Bionic Gustatory Receptor for pH Identification Based on ZnSnO Nanofiber Synaptic Transistor

The development of physiology and neurological diseases is normally accompanied by the production of acidic changes, making it crucial to develop biosensing system to detect pH variations to prevent early organ lesions. Due to the electrical double layer at the electrolyte/nanowire interface, artificial synaptic transistors can sensitively detect the pH variations. However, few studies focus on monitoring pH variations of the body based on synaptic transistors.
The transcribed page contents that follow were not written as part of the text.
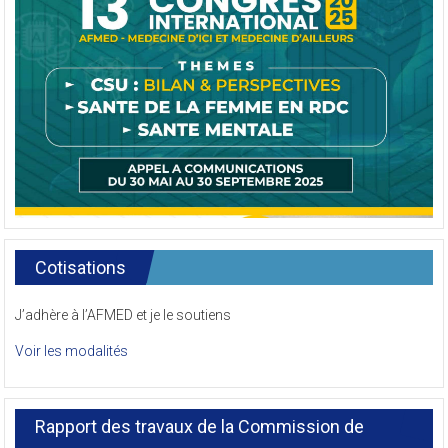
Cotisations
J’adhère à l’AFMED et je le soutiens
Voir les modalités
Rapport des travaux de la Commission de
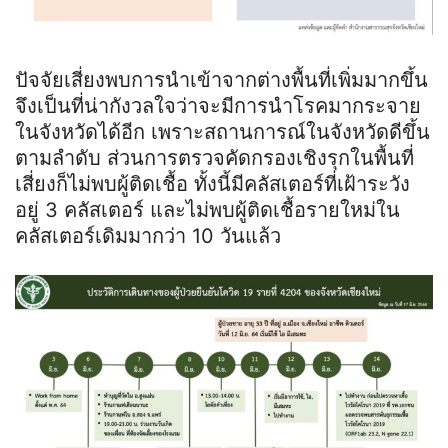
ปัจจัยเสี่ยงพบการนำเข้าจากต่างพื้นที่เพิ่มมากขึ้น
จึงเป็นที่น่ากังวลใจว่าจะมีการนำโรคมากระจาย
ในจังหวัดได้อีก เพราะสถานการณ์ในจังหวัดดีขึ้น
ตามลำดับ ส่วนการตรวจคัดกรองเชิงรุกในพื้นที่
เสี่ยงก็ไม่พบผู้ติดเชื้อ ทั้งนี้มีคลัสเตอร์ที่เฝ้าระวัง
อยู่ 3 คลัสเตอร์ และไม่พบผู้ติดเชื้อรายใหม่ใน
คลัสเตอร์เดิมมากว่า 10 วันแล้ว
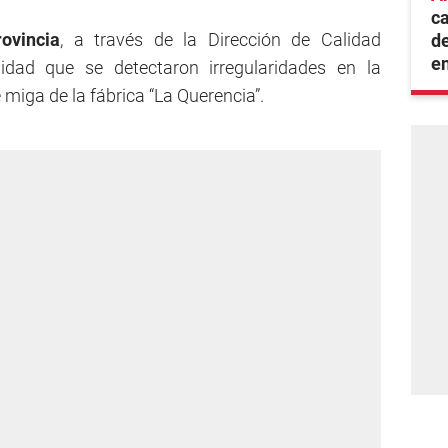
ca
ovincia
, a través de la Dirección de Calidad
de
e
idad que se detectaron irregularidades en la
miga de la fábrica “La Querencia”.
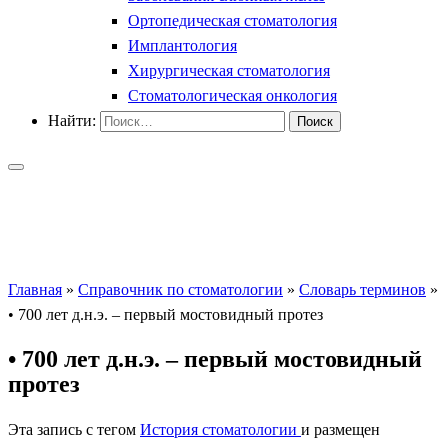
Ортопедическая стоматология
Имплантология
Хирургическая стоматология
Стоматологическая онкология
Найти:
Главная
»
Справочник по стоматологии
»
Словарь терминов
»
• 700 лет д.н.э. – первый мостовидный протез
• 700 лет д.н.э. – первый мостовидный
протез
Эта запись с тегом
История стоматологии
и размещен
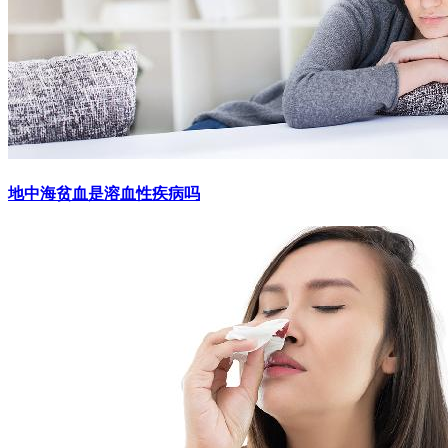
地中海贫血是溶血性疾病吗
In this study, electrolyte-gated synaptic transistors were fabricated using zinc tin oxide (ZnSnO) nanowires as channel materials. The fabricated devices can successfully mimic the functionality of acid-sensing ion channels (ASICs) in biological synapses, including excitatory postsynaptic currents (EPSCs), paired-pulse facilitations (PPFs), and short-term potentiations (STPs) under acidic conditions. Furthermore, ${3}\times {3}$ ZnSnO synaptic transistor arrays were constructed to monitor acid stimulations of diverse intensities and different regions to mimic the tongue ability of human. This work can not only advance the understanding of ASIC functionality in artificial synaptic devices, but also provide a novel approach to develop bioinspired taste-sensing systems with integrated sensing and memory capabilities.